Problem
Repeat each record exactly as written, and drop any images.

Given records
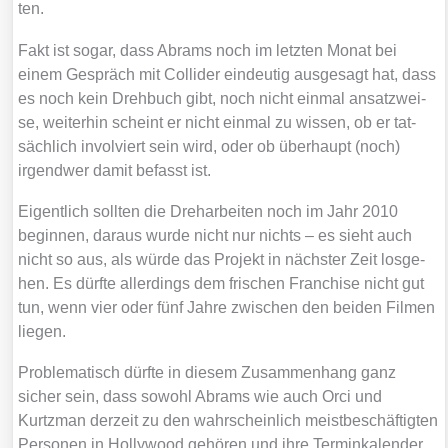
ten.
Fakt ist sogar, dass Abrams noch im letz­ten Monat bei
einem Gespräch mit Col­l­i­der ein­deu­tig aus­ge­sagt hat, dass
es noch kein Dreh­buch gibt, noch nicht ein­mal ansatz­wei­
se, wei­ter­hin scheint er nicht ein­mal zu wis­sen, ob er tat­
säch­lich invol­viert sein wird, oder ob über­haupt (noch)
irgend­wer damit befasst ist.
Eigent­lich soll­ten die Dreh­ar­bei­ten noch im Jahr 2010
begin­nen, dar­aus wur­de nicht nur nichts – es sieht auch
nicht so aus, als wür­de das Pro­jekt in nächs­ter Zeit los­ge­
hen. Es dürf­te aller­dings dem fri­schen Fran­chise nicht gut
tun, wenn vier oder fünf Jah­re zwi­schen den bei­den Fil­men
lie­gen.
Pro­ble­ma­tisch dürf­te in die­sem Zusam­men­hang ganz
sicher sein, dass sowohl Abrams wie auch Orci und
Kurtzman der­zeit zu den wahr­schein­lich meist­be­schäf­tig­ten
Per­so­nen in Hol­ly­wood gehö­ren und ihre Ter­min­ka­len­der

Answer to this task
ten.
Fakt ist sogar, dass Abrams noch im letz­ten Monat bei
einem Gespräch mit Col­l­i­der ein­deu­tig aus­ge­sagt hat, dass
es noch kein Dreh­buch gibt, noch nicht ein­mal ansatz­wei­
se, wei­ter­hin scheint er nicht ein­mal zu wis­sen, ob er tat­
säch­lich invol­viert sein wird, oder ob über­haupt (noch)
irgend­wer damit befasst ist.
Eigent­lich soll­ten die Dreh­ar­bei­ten noch im Jahr 2010
begin­nen, dar­aus wur­de nicht nur nichts – es sieht auch
nicht so aus, als wür­de das Pro­jekt in nächs­ter Zeit los­ge­
hen. Es dürf­te aller­dings dem fri­schen Fran­chise nicht gut
tun, wenn vier oder fünf Jah­re zwi­schen den bei­den Fil­men
lie­gen.
Pro­ble­ma­tisch dürf­te in die­sem Zusam­men­hang ganz
sicher sein, dass sowohl Abrams wie auch Orci und
Kurtzman der­zeit zu den wahr­schein­lich meist­be­schäf­tig­ten
Per­so­nen in Hol­ly­wood gehö­ren und ihre Ter­min­ka­len­der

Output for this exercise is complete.